I tend to be a voracious reader, and I read widely. This list has its origins in an old signature file which I would update periodically with the current book that I was reading. That gradually transmogrified itself into the current massive archive with brief reviews.
|What I've been reading lately|
|Number of books read and reviewed each year|
|* Partial year|
[Finished 9 September 2020] A long-delayed read from the Morning News’s Tournament of Books. I tried really hard with this but found myself not able to connect with the characters despite my interest in the subject matter. It felt like a not that great execution of a great idea.
by Terry Eagleton
[Finished 9 September 2020] When I was an undergrad, I became obsessed with Eagleton: a Marxist, a Catholic and someone who was deeply involved with literary theory. This seemed like the perfect mix. So spotting this at the bookstore, it was an obvious buy for me. Sadly, I had a hard time getting into this. There was one extended section that felt like an effort more to aim barbs at Jacques Derridas than anything else. There were some interesting insights here, but overall it felt like a slight book.
Alone!: Lives of Some Outsider Women
by Rosemary Dinnage
[Finished 8 September 2020] See my review at dahosek.com
Women's Holocaust Writing: Memory and Imagination
by S. Lillian Kremer
[Finished 2 September 2020] A book of literary criticism—which I hadn’t expected when I ordered it online. Most of the value for me was discovering works of fiction that I’ll read in doing continued research on my own novel, as well as some food for thought about what makes a work of fiction about the Holocaust something which is both artistically and morally sound.
by Federico García Lorca
[Finished 25 August 2020] As I was trying to do the Sealey Challenge (read a poetry book a day for the month of August—which I gave up on with this book), the next short poetry book I had was this one. I read it in Spanish, a language which I can somewhat read/speak but not as well as I should. García Lorca challenged me extremely when I began reading this. My vocabulary doesn’t include a lot of the terms that García Lorca used in his poems and then his often surreal imagery had me looking up words that I already knew because I found myself second-guessing the meaning of some words. But because of this, it was a deeply educational experience. I was forced to read slowly (I ended up reading just one poem a day to be able to meditate on each one) and to be really conscious of his language. I feel like the experience of reading this in Spanish has made me likely to be a better poet and writer in my own work.

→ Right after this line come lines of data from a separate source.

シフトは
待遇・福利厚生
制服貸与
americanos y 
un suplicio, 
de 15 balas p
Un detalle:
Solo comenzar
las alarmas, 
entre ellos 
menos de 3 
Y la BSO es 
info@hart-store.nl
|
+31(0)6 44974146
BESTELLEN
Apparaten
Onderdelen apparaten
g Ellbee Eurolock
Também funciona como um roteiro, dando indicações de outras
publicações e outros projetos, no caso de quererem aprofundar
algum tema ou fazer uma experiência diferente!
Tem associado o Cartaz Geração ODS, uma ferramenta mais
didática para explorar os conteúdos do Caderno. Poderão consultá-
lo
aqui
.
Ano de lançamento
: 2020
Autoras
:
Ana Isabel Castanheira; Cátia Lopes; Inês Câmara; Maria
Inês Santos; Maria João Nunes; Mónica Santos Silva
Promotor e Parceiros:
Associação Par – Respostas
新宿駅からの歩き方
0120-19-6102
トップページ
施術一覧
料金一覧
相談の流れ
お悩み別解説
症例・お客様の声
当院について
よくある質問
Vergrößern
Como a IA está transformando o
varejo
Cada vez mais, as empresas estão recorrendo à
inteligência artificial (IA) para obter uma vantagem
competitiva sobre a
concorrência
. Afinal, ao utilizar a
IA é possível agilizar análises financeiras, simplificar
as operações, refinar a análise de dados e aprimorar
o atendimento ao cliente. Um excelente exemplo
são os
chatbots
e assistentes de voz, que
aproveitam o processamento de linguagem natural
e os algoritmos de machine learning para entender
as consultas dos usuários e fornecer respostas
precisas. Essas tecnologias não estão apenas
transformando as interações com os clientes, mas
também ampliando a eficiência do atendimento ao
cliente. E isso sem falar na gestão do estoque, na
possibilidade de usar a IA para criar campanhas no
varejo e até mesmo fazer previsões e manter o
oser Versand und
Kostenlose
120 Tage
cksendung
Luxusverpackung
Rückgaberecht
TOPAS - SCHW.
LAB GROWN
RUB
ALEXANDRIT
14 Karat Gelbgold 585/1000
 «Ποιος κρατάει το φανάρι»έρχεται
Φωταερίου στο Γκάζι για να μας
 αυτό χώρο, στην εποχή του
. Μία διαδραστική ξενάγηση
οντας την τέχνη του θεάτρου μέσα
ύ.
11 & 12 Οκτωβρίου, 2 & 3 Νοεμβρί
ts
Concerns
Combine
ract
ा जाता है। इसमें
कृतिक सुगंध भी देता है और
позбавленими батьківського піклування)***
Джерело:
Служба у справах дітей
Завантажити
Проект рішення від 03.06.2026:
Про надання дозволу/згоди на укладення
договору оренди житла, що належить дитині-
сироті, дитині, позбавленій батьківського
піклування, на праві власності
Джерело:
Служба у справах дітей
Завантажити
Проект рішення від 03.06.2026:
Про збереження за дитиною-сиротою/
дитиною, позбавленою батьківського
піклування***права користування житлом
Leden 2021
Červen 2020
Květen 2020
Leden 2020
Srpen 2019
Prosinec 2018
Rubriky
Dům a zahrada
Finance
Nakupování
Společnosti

Pirate Women: The Princesses, Prostitutes, and Privateers Who Ruled the Seven Seas
by Laura Sook Duncombe
[Finished 23 August 2020] See my review at dahosek.com
The Cost of Living
by Rob Roberge
[Finished 22 August 2020] A well-written book that’s completely not for me. I have a hard time reading about self-destructive people with substance abuse problems. I liked the parts about band and music life, but the continued spiral down in the protagonist’s life just left me aggravated. More my failure than Roberge’s though.
by Danniel Schoonebeek
[Finished 6 August 2020] Declaring a behind on this journal amnesty.
Little Black Daydream
by Steve Kistulentz
[Finished 4 August 2020] Declaring a behind on this journal amnesty.
When Rap Spoke Straight to God
by Erica Dawson
[Finished 3 August 2020] Declaring a behind on this journal amnesty.